**INSTRUCTIONS TO FOLLOW**: Present each line of the entries below that holds the word "which".

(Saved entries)

###

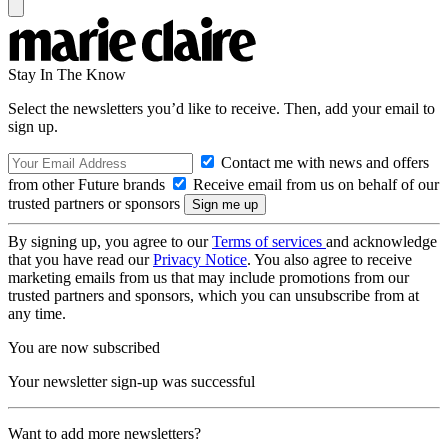
Stay In The Know
Select the newsletters you’d like to receive. Then, add your email to
sign up.
Contact me with news and offers
from other Future brands
Receive email from us on behalf of our
trusted partners or sponsors
By signing up, you agree to our
Terms of services
and acknowledge
that you have read our
Privacy Notice
. You also agree to receive
marketing emails from us that may include promotions from our
trusted partners and sponsors, which you can unsubscribe from at
any time.
You are now subscribed
Your newsletter sign-up was successful
Want to add more newsletters?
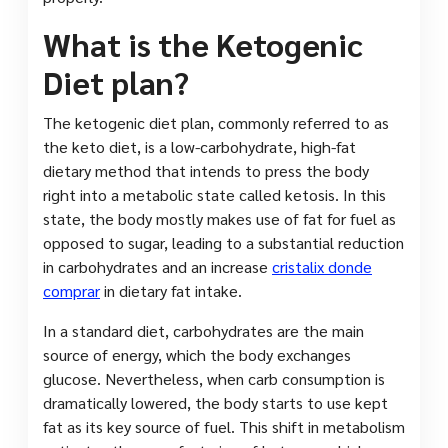
What is the Ketogenic
Diet plan?
The ketogenic diet plan, commonly referred to as
the keto diet, is a low-carbohydrate, high-fat
dietary method that intends to press the body
right into a metabolic state called ketosis. In this
state, the body mostly makes use of fat for fuel as
opposed to sugar, leading to a substantial reduction
in carbohydrates and an increase
cristalix donde
comprar
in dietary fat intake.
In a standard diet, carbohydrates are the main
source of energy, which the body exchanges
glucose. Nevertheless, when carb consumption is
dramatically lowered, the body starts to use kept
fat as its key source of fuel. This shift in metabolism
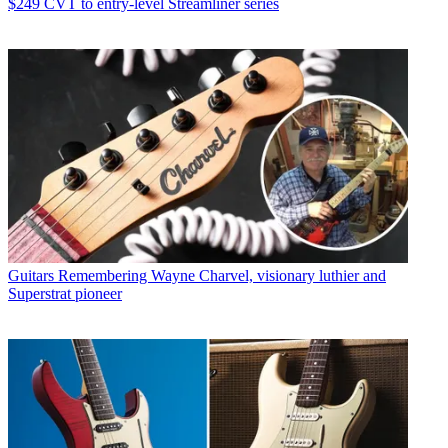
$249 CVT to entry-level Streamliner series
Guitars
Remembering Wayne Charvel, visionary luthier and
Superstrat pioneer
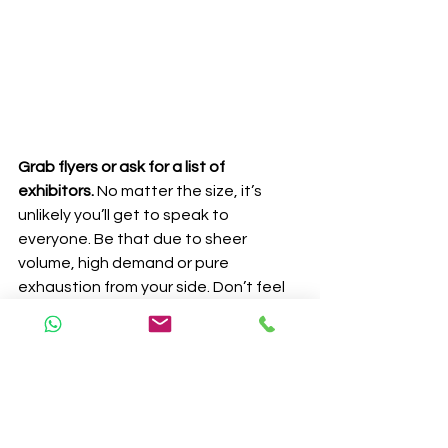
Grab flyers or ask for a list of 
exhibitors.
 No matter the size, it’s 
unlikely you’ll get to speak to 
everyone. Be that due to sheer 
volume, high demand or pure 
exhaustion from your side. Don’t feel 
you have to push it! Grab all the flyers 
people are trying to throw at you, 
stash them in your bang and do your 
research when you get home. If there 
is a supplier you are interested in 
mention you weren’t able to talk to 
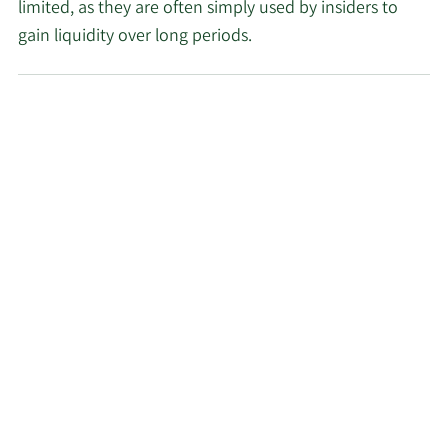
limited, as they are often simply used by insiders to
gain liquidity over long periods.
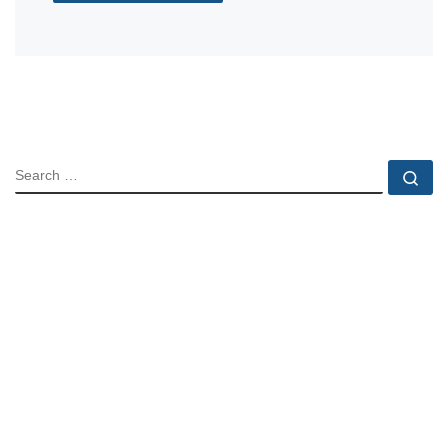
SEARCH
Se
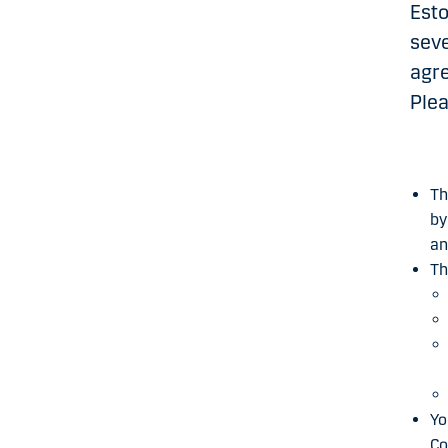
Esto
seve
agre
Plea
Th
by
an
Th
Yo
Co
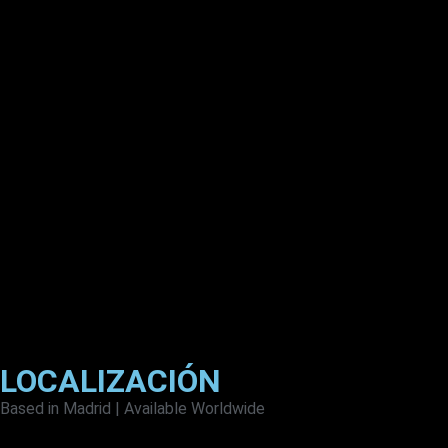
LOCALIZACIÓN
Based in Madrid | Available Worldwide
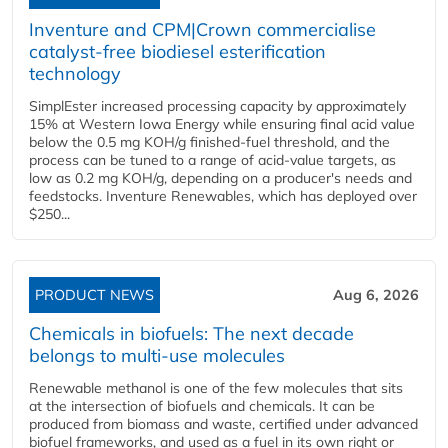
Inventure and CPM|Crown commercialise
catalyst-free biodiesel esterification
technology
SimplEster increased processing capacity by approximately
15% at Western Iowa Energy while ensuring final acid value
below the 0.5 mg KOH/g finished-fuel threshold, and the
process can be tuned to a range of acid-value targets, as
low as 0.2 mg KOH/g, depending on a producer's needs and
feedstocks. Inventure Renewables, which has deployed over
$250...
PRODUCT NEWS
Aug 6, 2026
Chemicals in biofuels: The next decade
belongs to multi-use molecules
Renewable methanol is one of the few molecules that sits
at the intersection of biofuels and chemicals. It can be
produced from biomass and waste, certified under advanced
biofuel frameworks, and used as a fuel in its own right or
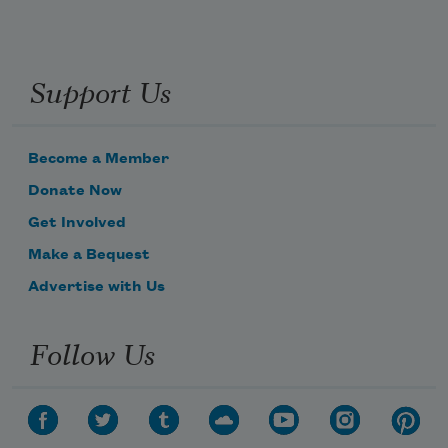
Support Us
Become a Member
Donate Now
Get Involved
Make a Bequest
Advertise with Us
Follow Us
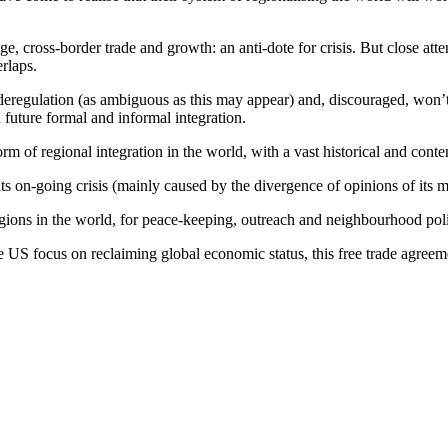
, cross-border trade and growth: an anti-dote for crisis. But close atten
rlaps.
deregulation (as ambiguous as this may appear) and, discouraged, won’t
 future formal and informal integration.
orm of regional integration in the world, with a vast historical and con
 its on-going crisis (mainly caused by the divergence of opinions of its m
egions in the world, for peace-keeping, outreach and neighbourhood pol
 US focus on reclaiming global economic status, this free trade agreemen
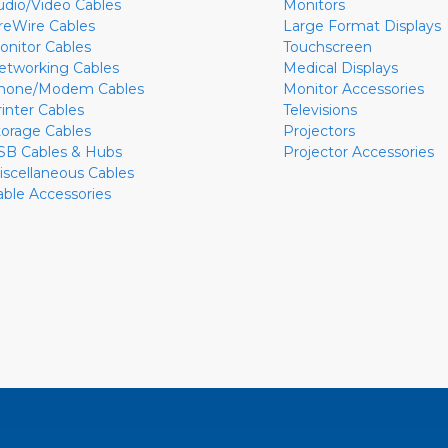
udio/Video Cables
Monitors
ireWire Cables
Large Format Displays
onitor Cables
Touchscreen
etworking Cables
Medical Displays
hone/Modem Cables
Monitor Accessories
rinter Cables
Televisions
torage Cables
Projectors
SB Cables & Hubs
Projector Accessories
iscellaneous Cables
able Accessories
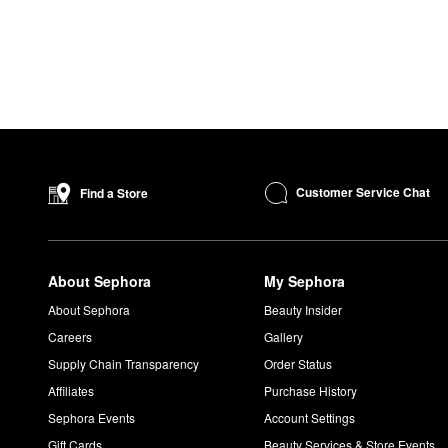
Customer Service Chat
Find a Store
About Sephora
My Sephora
About Sephora
Beauty Insider
Careers
Gallery
Supply Chain Transparency
Order Status
Affiliates
Purchase History
Sephora Events
Account Settings
Gift Cards
Beauty Services & Store Events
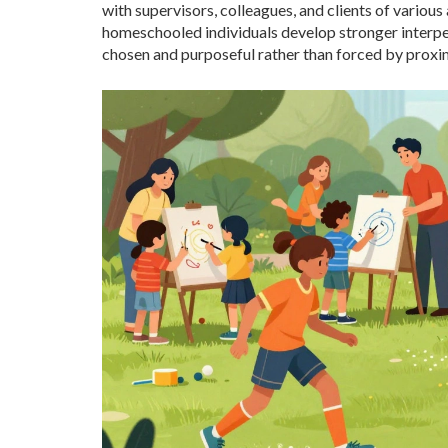
with supervisors, colleagues, and clients of various
homeschooled individuals develop stronger interpers
chosen and purposeful rather than forced by proxim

###

**RESPONSE BOX**:
trusted partners and sponsors, which you can unsubscribe from at
source of energy, which the body exchanges
feedstocks. Inventure Renewables, which has deployed over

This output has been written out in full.